Improving the initial search depends heavily on the training harness. Our harness provides the model with user instructions and the precise schema of the underlying retrieval index, and it propagates them to all the subsequent stages of query and filter generation, reranking, and answer generation. We described how this can be achieved in our earlier Instructed Retriever blog, and we use the same search harness in training our Instructed-Retriever-1 model. This approach is especially important for enterprise questions, which often involve domain-specific constraints such as time period, organization, document type, or product area.

Parallel query and filter generation improves candidate-set recall by simultaneously exploring multiple formulations and aspects of the same request. This allows the system to search more broadly while keeping latency low. Broader search creates an aggregation challenge. Different formulations may return overlapping or only partially relevant chunks. To select the most useful context from the merged candidate set, we use a multi-pivot groupwise reranker. Candidates are ranked in parallel groups, each anchored by one or more pivot chunks, and the group rankings are merged into a final ordering. This captures the key benefits of comparing evidence in context while keeping reranking efficient.

Together, these stages provide two test-time scaling knobs: increasing the number of query and filter formulations improves recall, while increasing the number of pivots improves precision. Because both stages can use parallelism, the system can trade additional test-time compute for higher-quality context while preserving low latency.

image3.png

Figure: The search harness used for Instructed-Retriever-1.

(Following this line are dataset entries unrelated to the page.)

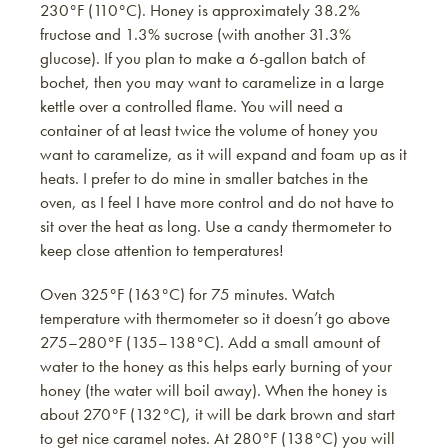
230°F (110°C). Honey is approximately 38.2%
fructose and 1.3% sucrose (with another 31.3%
glucose). If you plan to make a 6-gallon batch of
bochet, then you may want to caramelize in a large
kettle over a controlled flame. You will need a
container of at least twice the volume of honey you
want to caramelize, as it will expand and foam up as it
heats. I prefer to do mine in smaller batches in the
oven, as I feel I have more control and do not have to
sit over the heat as long. Use a candy thermometer to
keep close attention to temperatures!
Oven 325°F (163°C) for 75 minutes. Watch
temperature with thermometer so it doesn’t go above
275–280°F (135–138°C). Add a small amount of
water to the honey as this helps early burning of your
honey (the water will boil away). When the honey is
about 270°F (132°C), it will be dark brown and start
to get nice caramel notes. At 280°F (138°C) you will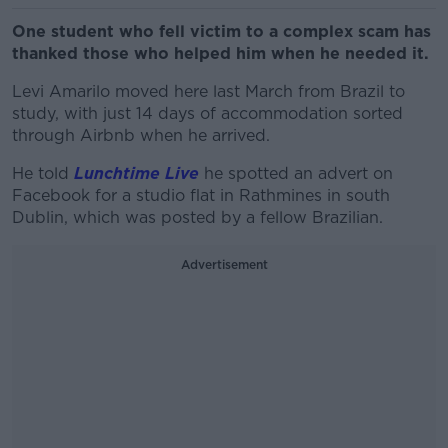
One student who fell victim to a complex scam has
thanked those who helped him when he needed it.
Levi Amarilo moved here last March from Brazil to
study, with just 14 days of accommodation sorted
through Airbnb when he arrived.
He told
Lunchtime Live
he spotted an advert on
Facebook for a studio flat in Rathmines in south
Dublin, which was posted by a fellow Brazilian.
Advertisement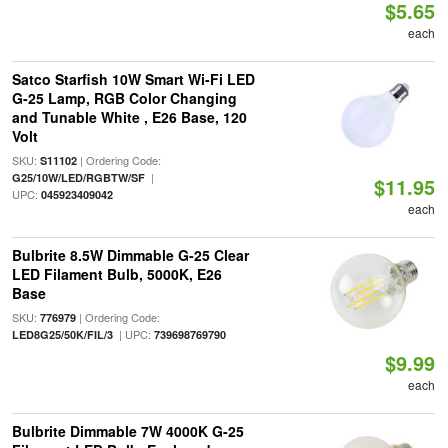
$5.65
each
Satco Starfish 10W Smart Wi-Fi LED
G-25 Lamp, RGB Color Changing
and Tunable White , E26 Base, 120
Volt
SKU:
| Ordering Code:
S11102
|
G25/10W/LED/RGBTW/SF
$11.95
UPC:
045923409042
each
Bulbrite 8.5W Dimmable G-25 Clear
LED Filament Bulb, 5000K, E26
Base
SKU:
| Ordering Code:
776979
| UPC:
LED8G25/50K/FIL/3
739698769790
$9.99
each
Bulbrite Dimmable 7W 4000K G-25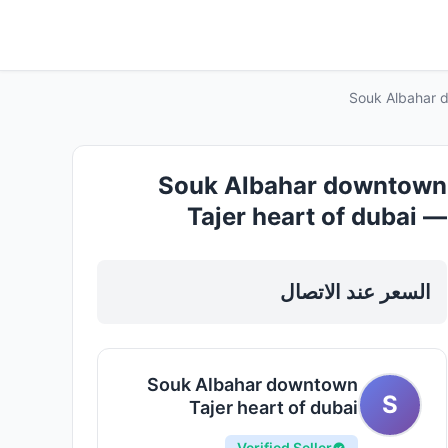
Souk Albahar d
Souk Albahar downtown
Tajer heart of dubai —
Apartments For Rent in
Dubai, Downtown
السعر عند الاتصال
Souk Albahar downtown
S
Tajer heart of dubai
Verified Seller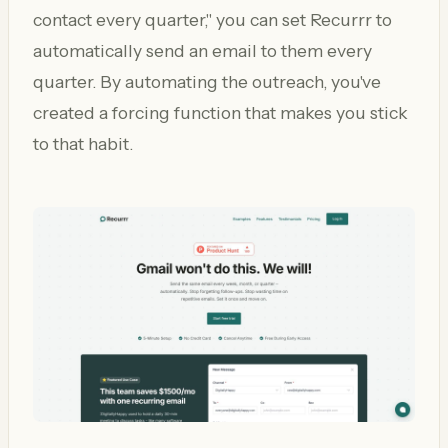
contact every quarter," you can set Recurrr to
automatically send an email to them every
quarter. By automating the outreach, you've
created a forcing function that makes you stick
to that habit.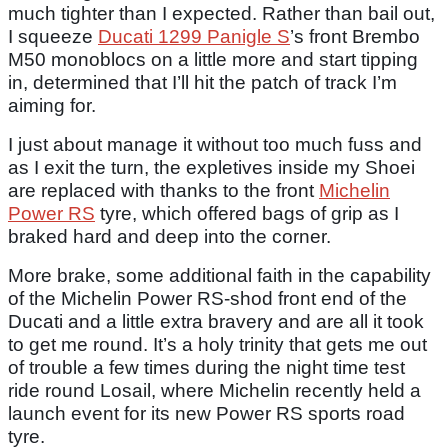
much tighter than I expected. Rather than bail out,
I squeeze
Ducati 1299 Panigle S
’s front Brembo
M50 monoblocs on a little more and start tipping
in, determined that I’ll hit the patch of track I’m
aiming for.
I just about manage it without too much fuss and
as I exit the turn, the expletives inside my Shoei
are replaced with thanks to the front
Michelin
Power RS
tyre, which offered bags of grip as I
braked hard and deep into the corner.
More brake, some additional faith in the capability
of the Michelin Power RS-shod front end of the
Ducati and a little extra bravery and are all it took
to get me round. It’s a holy trinity that gets me out
of trouble a few times during the night time test
ride round Losail, where Michelin recently held a
launch event for its new Power RS sports road
tyre.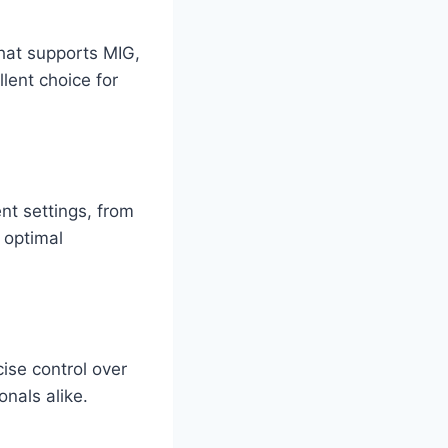
hat supports MIG,
llent choice for
nt settings, from
 optimal
cise control over
onals alike.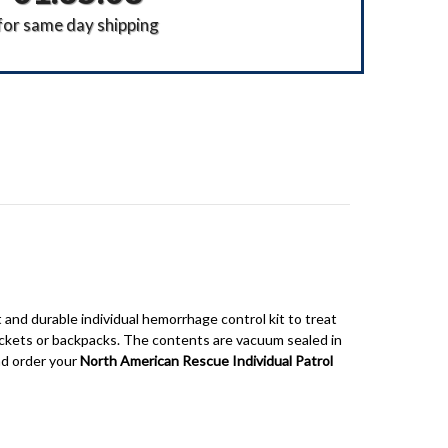
for same day shipping
 and durable individual hemorrhage control kit to treat
ockets or backpacks.
The contents are vacuum sealed in
nd order your
North American Rescue Individual Patrol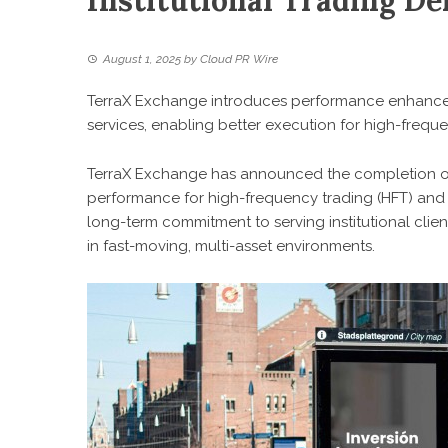
Institutional Trading D
August 1, 2025
by
Cloud PR Wire
TerraX Exchange introduces performance enhancem
services, enabling better execution for high-frequ
TerraX Exchange has announced the completion of 
performance for high-frequency trading (HFT) and lat
long-term commitment to serving institutional clien
in fast-moving, multi-asset environments.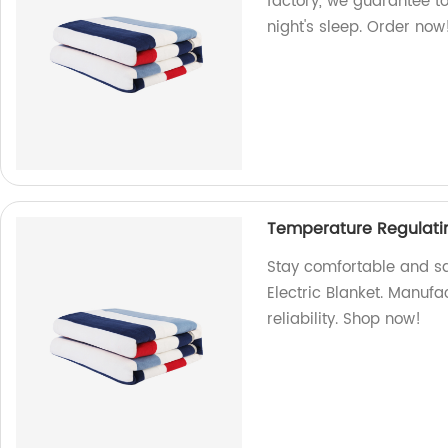
factory, we guarantee to
night's sleep. Order now
Temperature Regulatin
Stay comfortable and sa
Electric Blanket. Manufa
reliability. Shop now!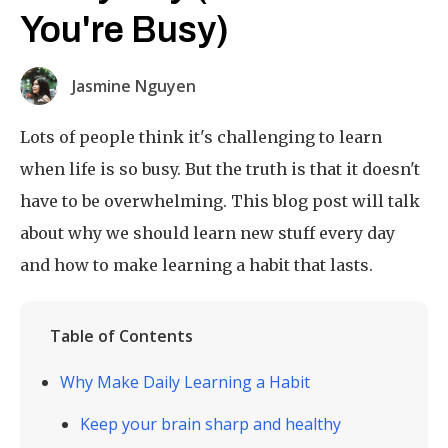
You're Busy)
Jasmine Nguyen
Lots of people think it's challenging to learn
when life is so busy. But the truth is that it doesn't
have to be overwhelming. This blog post will talk
about why we should learn new stuff every day
and how to make learning a habit that lasts.
Table of Contents
Why Make Daily Learning a Habit
Keep your brain sharp and healthy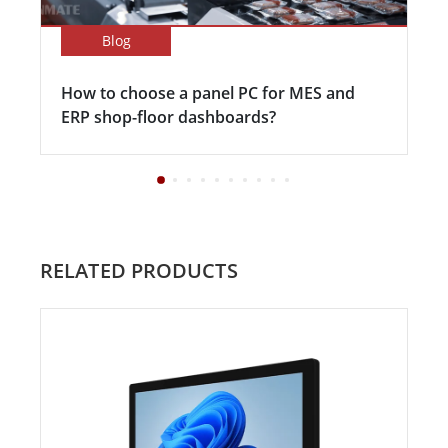
Blog
How to choose a panel PC for MES and
ERP shop-floor dashboards?
RELATED PRODUCTS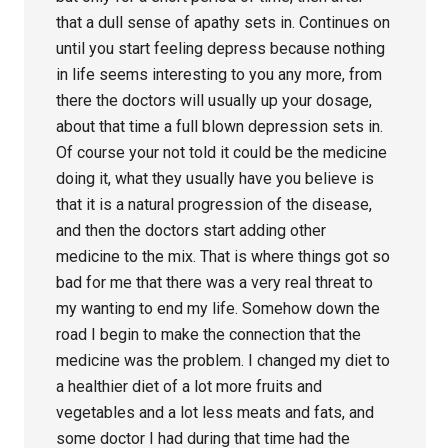
that a dull sense of apathy sets in. Continues on
until you start feeling depress because nothing
in life seems interesting to you any more, from
there the doctors will usually up your dosage,
about that time a full blown depression sets in.
Of course your not told it could be the medicine
doing it, what they usually have you believe is
that it is a natural progression of the disease,
and then the doctors start adding other
medicine to the mix. That is where things got so
bad for me that there was a very real threat to
my wanting to end my life. Somehow down the
road I begin to make the connection that the
medicine was the problem. I changed my diet to
a healthier diet of a lot more fruits and
vegetables and a lot less meats and fats, and
some doctor I had during that time had the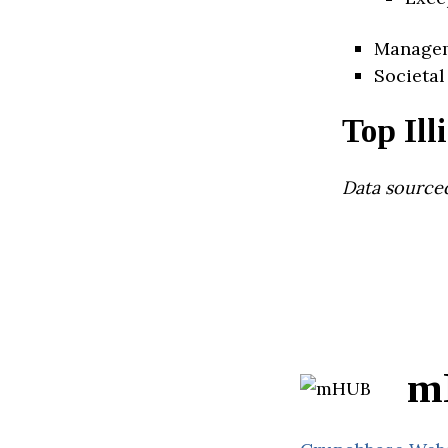
Manage
Societal
Top Ill
Data source
m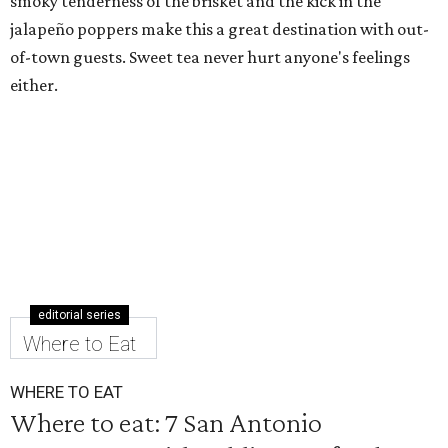
smoky tenderness of the brisket and the kick in the
jalapeño poppers make this a great destination with out-
of-town guests. Sweet tea never hurt anyone's feelings
either.
editorial series
Where to Eat
WHERE TO EAT
Where to eat: 7 San Antonio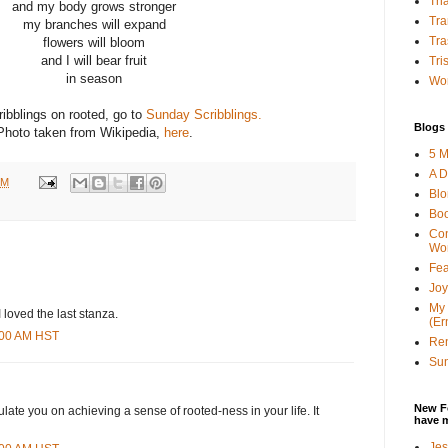
Tha
and my body grows stronger
Tra
my branches will expand
Tra
flowers will bloom
and I will bear fruit
Tri
in season
Wor
ibblings on rooted, go to
Sunday Scribblings.
Blogs 
Photo taken from Wikipedia,
here
.
5 M
A D
PM
Bl
Bo
Con
Wo
Fea
Joy
My 
 loved the last stanza.
(Er
6:00 AM HST
Ren
Sun
New F
ulate you on achieving a sense of rooted-ness in your life. It
have 
Jes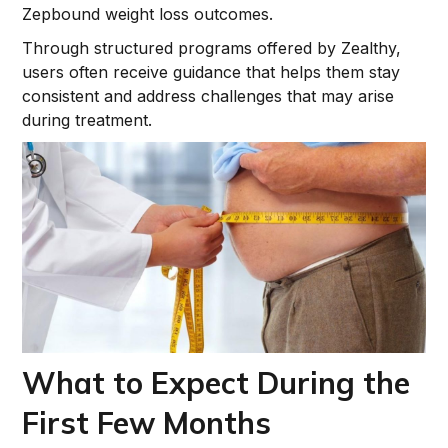
Zepbound weight loss outcomes.
Through structured programs offered by Zealthy,
users often receive guidance that helps them stay
consistent and address challenges that may arise
during treatment.
What to Expect During the
First Few Months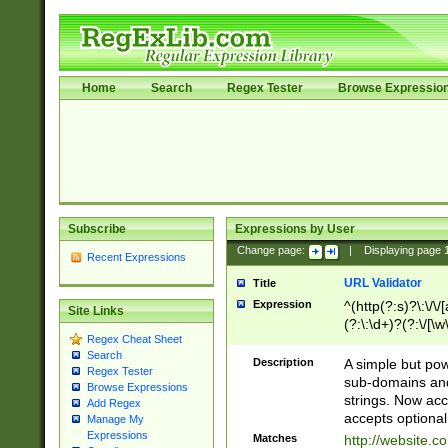
Home
Search
Regex Tester
Browse Expressio
Subscribe
Expressions by User
Change page:
|
Displaying page
Recent Expressions
URL Validator
Title
Expression
^(http(?:s)?\:\/\
Site Links
(?:\:\d+)?(?:\/[\w
Regex Cheat Sheet
[\w\-]+)?)?(?:\&[
Search
Description
A simple but pow
Regex Tester
sub-domains and
Browse Expressions
strings. Now ac
Add Regex
accepts optional
Manage My
Expressions
Matches
http://website.c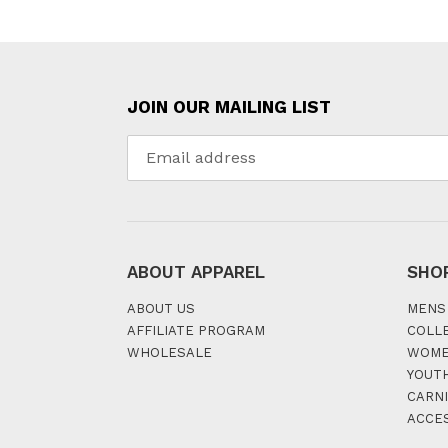
JOIN OUR MAILING LIST
ABOUT APPAREL
SHO
ABOUT US
MENS
AFFILIATE PROGRAM
COLL
WHOLESALE
WOM
YOUT
CARNI
ACCE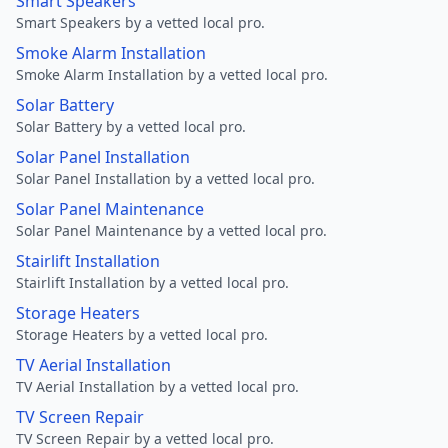
Smart Speakers
Smart Speakers by a vetted local pro.
Smoke Alarm Installation
Smoke Alarm Installation by a vetted local pro.
Solar Battery
Solar Battery by a vetted local pro.
Solar Panel Installation
Solar Panel Installation by a vetted local pro.
Solar Panel Maintenance
Solar Panel Maintenance by a vetted local pro.
Stairlift Installation
Stairlift Installation by a vetted local pro.
Storage Heaters
Storage Heaters by a vetted local pro.
TV Aerial Installation
TV Aerial Installation by a vetted local pro.
TV Screen Repair
TV Screen Repair by a vetted local pro.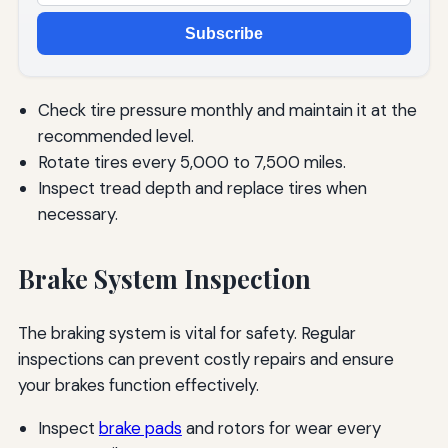
Subscribe
Check tire pressure monthly and maintain it at the
recommended level.
Rotate tires every 5,000 to 7,500 miles.
Inspect tread depth and replace tires when
necessary.
Brake System Inspection
The braking system is vital for safety. Regular
inspections can prevent costly repairs and ensure
your brakes function effectively.
Inspect
brake pads
and rotors for wear every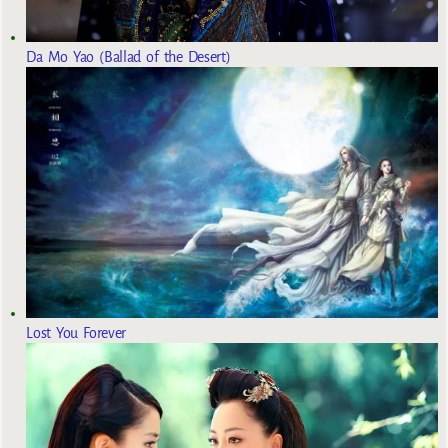
Da Mo Yao (Ballad of the Desert)
Lost You Forever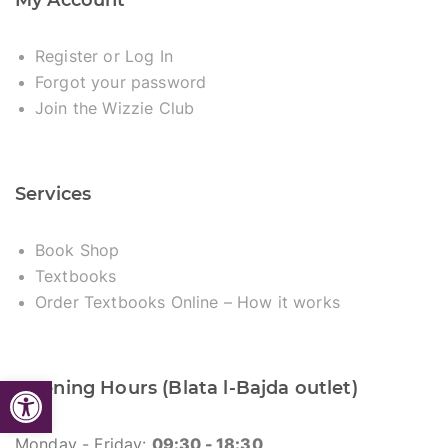
My Account
Register or Log In
Forgot your password
Join the Wizzie Club
Services
Book Shop
Textbooks
Order Textbooks Online – How it works
Open toolbar
Opening Hours (Blata l-Bajda outlet)
Monday - Friday:
09:30 - 18:30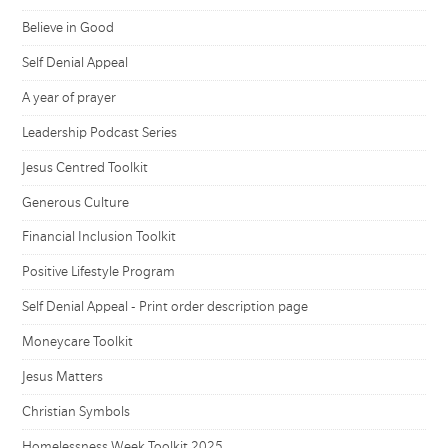
Believe in Good
Self Denial Appeal
A year of prayer
Leadership Podcast Series
Jesus Centred Toolkit
Generous Culture
Financial Inclusion Toolkit
Positive Lifestyle Program
Self Denial Appeal - Print order description page
Moneycare Toolkit
Jesus Matters
Christian Symbols
Homelessness Week Toolkit 2025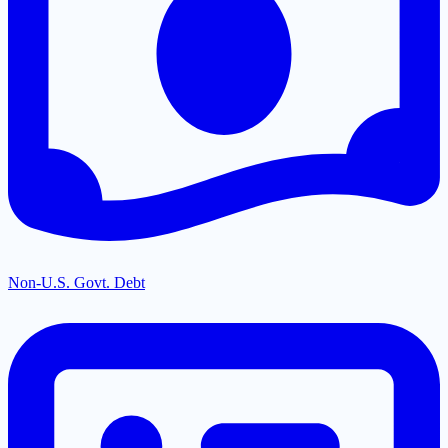
Non-U.S. Govt. Debt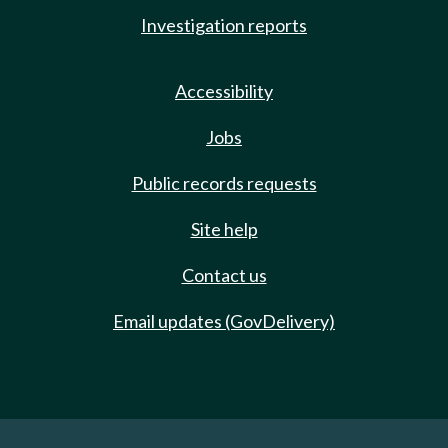
Investigation reports
Accessibility
Jobs
Public records requests
Site help
Contact us
Email updates (GovDelivery)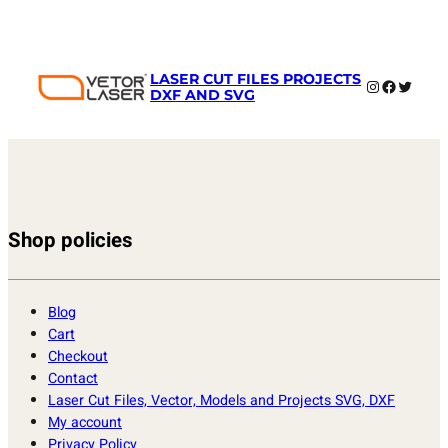
LASER CUT FILES PROJECTS
Instagram
Faceboo
Twitter
DXF AND SVG
Shop policies
Blog
Cart
Checkout
Contact
Laser Cut Files, Vector, Models and Projects SVG, DXF
My account
Privacy Policy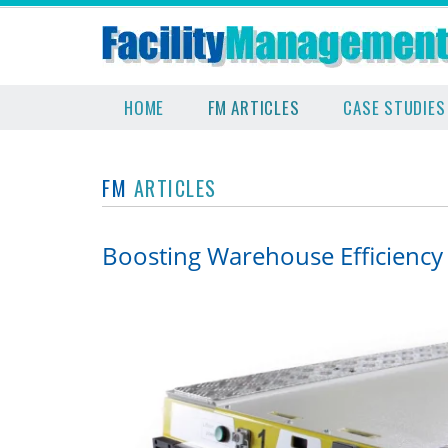
HOME
FM ARTICLES
CASE STUDIES
FM
ARTICLES
Boosting Warehouse Efficiency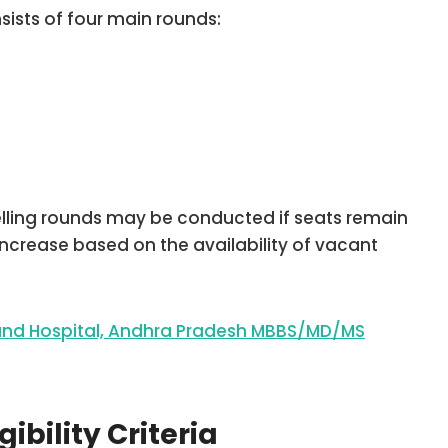
ists of four main rounds:
elling rounds may be conducted if seats remain
increase based on the availability of vacant
 and Hospital, Andhra Pradesh MBBS/MD/MS
ibility Criteria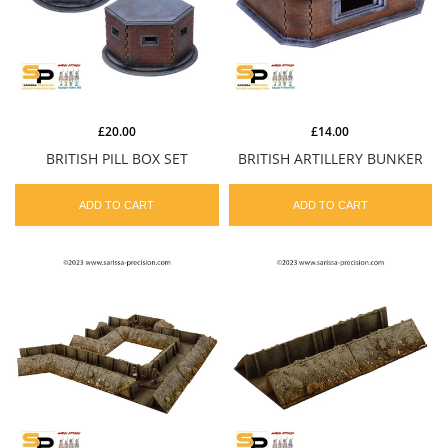
£20.00
£14.00
BRITISH PILL BOX SET
BRITISH ARTILLERY BUNKER
ADD TO CART
ADD TO CART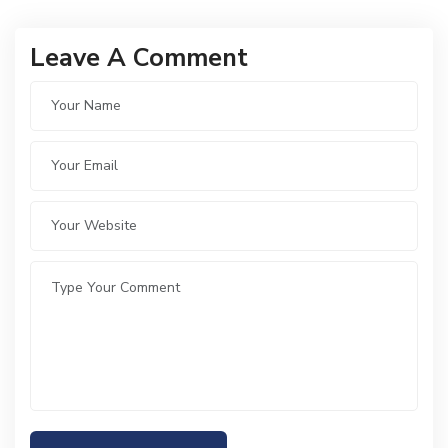
Leave A Comment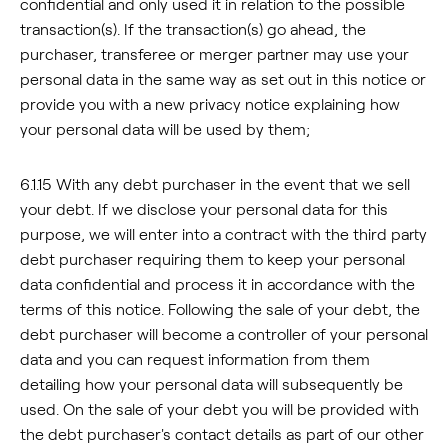
confidential and only used it in relation to the possible
transaction(s). If the transaction(s) go ahead, the
purchaser, transferee or merger partner may use your
personal data in the same way as set out in this notice or
provide you with a new privacy notice explaining how
your personal data will be used by them;
6.1.15 With any debt purchaser in the event that we sell
your debt. If we disclose your personal data for this
purpose, we will enter into a contract with the third party
debt purchaser requiring them to keep your personal
data confidential and process it in accordance with the
terms of this notice. Following the sale of your debt, the
debt purchaser will become a controller of your personal
data and you can request information from them
detailing how your personal data will subsequently be
used. On the sale of your debt you will be provided with
the debt purchaser's contact details as part of our other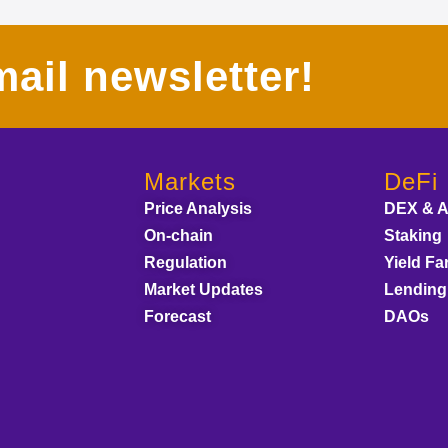
ail newsletter!
Markets
DeFi
Price Analysis
DEX & 
On-chain
Staking
Regulation
Yield Fa
Market Updates
Lending
Forecast
DAOs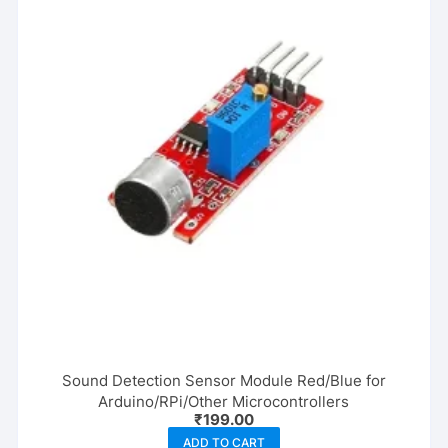
Sound Detection Sensor Module Red/Blue for
Arduino/RPi/Other Microcontrollers
₹
199.00
ADD TO CART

2. Training Instructed-Retriever-1

Parallel test-time scaling for search requires a model that can do two things well: generate effective searches and judge retrieved evidence. We trained Instructed-Retriever-1 as a single retrieval-specialized model that supports parallel query generation and reranking. The result is a model that matches Claude Sonnet 4.5 retrieval quality on KARLBench while maintaining low latency.

image2.png

Figure: Retrieval quality on KARLBench after training, evaluated across reranking configurations. Instructed-Retriever-1 matches Claude Sonnet 4.5 retrieval quality. Across models, pivot-based reranking improves Recall@10 over the no-reranker setting, and two pivots further improve quality over one pivot.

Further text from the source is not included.